Not that any of that is likely to do you any good. Even the credit card number would only get you through to the same person who keeps trying to get me to pay off my overdraft.

Information brokers of the species we describe here use lots of questionable methods to gather their data. It's no coincidence that the notorious hacker Kevin Mitnick once had a steady job in the office of a private investigator - and I don't think he was answering phones or going for the doughnuts.

The problem, simply put, has two dimensions:

One, never in the history of civilisation has so much been recorded so routinely about so many. And all that information sits on computers, computers that are often connected to public networks.

Two, the authorities, particularly the American authorities who ride herd over Silicon Valley and other hi-tech geographies, refuse to allow the public access to strong encryption.

If all my records were routinely encrypted, there would be one big, tough, mother-of-all-encrypted-roadblocks in the way of the sleazebags who traffic in this stuff.

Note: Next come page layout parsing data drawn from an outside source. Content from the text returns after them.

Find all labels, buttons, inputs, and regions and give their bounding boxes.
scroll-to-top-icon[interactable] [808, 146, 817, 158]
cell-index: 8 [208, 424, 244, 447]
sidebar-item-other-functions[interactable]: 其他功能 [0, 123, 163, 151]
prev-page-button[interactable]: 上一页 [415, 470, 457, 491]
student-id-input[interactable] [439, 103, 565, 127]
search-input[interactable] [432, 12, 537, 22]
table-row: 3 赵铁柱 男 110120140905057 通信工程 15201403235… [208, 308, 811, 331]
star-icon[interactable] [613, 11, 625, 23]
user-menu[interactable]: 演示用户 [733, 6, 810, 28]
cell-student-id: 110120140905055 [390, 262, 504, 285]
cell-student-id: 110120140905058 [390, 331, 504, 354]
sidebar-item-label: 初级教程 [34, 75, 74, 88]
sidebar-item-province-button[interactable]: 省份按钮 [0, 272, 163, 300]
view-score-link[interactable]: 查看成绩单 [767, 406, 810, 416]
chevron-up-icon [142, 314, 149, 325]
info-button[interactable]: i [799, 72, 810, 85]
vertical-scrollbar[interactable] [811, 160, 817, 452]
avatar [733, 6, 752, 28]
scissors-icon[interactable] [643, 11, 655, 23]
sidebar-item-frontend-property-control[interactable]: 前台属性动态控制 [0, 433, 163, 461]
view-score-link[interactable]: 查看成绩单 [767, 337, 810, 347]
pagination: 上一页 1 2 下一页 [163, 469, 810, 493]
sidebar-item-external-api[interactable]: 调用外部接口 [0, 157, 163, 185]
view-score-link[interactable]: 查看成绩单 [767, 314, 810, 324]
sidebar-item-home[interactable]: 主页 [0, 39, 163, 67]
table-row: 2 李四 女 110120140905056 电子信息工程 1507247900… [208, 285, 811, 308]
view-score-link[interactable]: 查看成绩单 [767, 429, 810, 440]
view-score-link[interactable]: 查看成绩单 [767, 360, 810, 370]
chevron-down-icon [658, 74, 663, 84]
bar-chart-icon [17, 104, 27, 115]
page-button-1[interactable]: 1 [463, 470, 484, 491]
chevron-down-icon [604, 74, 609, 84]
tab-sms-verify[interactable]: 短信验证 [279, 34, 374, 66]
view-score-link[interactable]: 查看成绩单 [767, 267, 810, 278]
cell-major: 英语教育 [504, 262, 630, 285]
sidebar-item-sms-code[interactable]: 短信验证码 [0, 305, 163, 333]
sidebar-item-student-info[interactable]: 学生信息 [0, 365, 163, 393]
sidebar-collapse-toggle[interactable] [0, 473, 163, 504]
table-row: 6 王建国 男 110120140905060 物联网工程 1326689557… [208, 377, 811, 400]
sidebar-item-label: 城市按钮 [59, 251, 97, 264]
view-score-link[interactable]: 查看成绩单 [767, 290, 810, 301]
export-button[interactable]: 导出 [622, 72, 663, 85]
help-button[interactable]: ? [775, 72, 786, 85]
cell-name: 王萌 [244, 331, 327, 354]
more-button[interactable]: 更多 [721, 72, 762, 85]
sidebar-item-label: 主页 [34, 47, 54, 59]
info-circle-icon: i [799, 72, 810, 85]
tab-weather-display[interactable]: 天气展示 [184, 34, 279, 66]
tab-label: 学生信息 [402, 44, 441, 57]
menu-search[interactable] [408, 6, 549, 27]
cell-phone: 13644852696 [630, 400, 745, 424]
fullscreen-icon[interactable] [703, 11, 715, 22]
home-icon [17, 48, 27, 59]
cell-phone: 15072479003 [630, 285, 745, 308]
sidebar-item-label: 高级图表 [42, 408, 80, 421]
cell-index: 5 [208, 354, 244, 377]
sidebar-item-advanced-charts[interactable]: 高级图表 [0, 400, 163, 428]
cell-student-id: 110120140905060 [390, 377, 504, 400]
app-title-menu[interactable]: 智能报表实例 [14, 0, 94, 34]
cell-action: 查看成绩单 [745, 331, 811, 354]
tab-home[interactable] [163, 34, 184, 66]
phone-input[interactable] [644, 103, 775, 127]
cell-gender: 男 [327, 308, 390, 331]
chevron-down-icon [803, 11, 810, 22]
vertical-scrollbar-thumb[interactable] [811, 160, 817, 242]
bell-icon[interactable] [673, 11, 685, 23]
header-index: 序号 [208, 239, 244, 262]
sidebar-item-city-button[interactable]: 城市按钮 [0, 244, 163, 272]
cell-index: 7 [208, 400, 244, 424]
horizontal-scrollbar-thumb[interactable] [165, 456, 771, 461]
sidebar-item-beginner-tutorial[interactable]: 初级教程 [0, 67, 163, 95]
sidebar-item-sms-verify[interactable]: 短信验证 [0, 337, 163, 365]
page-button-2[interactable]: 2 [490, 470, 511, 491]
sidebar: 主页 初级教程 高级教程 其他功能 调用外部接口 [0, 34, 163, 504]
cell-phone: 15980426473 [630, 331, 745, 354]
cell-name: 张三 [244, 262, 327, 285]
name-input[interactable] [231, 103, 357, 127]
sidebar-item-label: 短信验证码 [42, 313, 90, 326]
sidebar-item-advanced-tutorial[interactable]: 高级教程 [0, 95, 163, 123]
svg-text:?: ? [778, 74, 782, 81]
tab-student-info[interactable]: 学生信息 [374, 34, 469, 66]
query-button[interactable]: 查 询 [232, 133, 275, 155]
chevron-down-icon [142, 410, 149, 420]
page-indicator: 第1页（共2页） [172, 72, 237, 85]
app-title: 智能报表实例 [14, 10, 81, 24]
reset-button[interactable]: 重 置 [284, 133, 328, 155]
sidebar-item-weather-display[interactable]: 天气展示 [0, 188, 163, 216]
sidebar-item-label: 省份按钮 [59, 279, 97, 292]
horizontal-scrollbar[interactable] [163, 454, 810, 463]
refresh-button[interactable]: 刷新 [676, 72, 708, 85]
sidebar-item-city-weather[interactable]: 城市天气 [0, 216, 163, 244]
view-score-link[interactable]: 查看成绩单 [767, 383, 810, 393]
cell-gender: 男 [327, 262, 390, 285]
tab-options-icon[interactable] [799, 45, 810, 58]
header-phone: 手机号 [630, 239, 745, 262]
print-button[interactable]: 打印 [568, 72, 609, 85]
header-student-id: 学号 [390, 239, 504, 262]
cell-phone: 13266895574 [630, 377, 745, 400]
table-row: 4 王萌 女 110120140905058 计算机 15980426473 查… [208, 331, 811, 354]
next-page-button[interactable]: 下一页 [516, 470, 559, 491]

Encryption might not stop them completely, but cracking encryption is very expensive - so expensive that even corporate attorneys might think twice about routinely rummaging through people's personal records, looking for a cheap way to take out an opponent.

Making encryption illegal only denies it to the law-abiding citizens. Criminals and others willing to play loose with the law, such as some attorneys and the digital bottom-feeders they support, have the upper hand in a world sans strong encryption.

Ethics and morals may not stop this crowd, but money certainly will.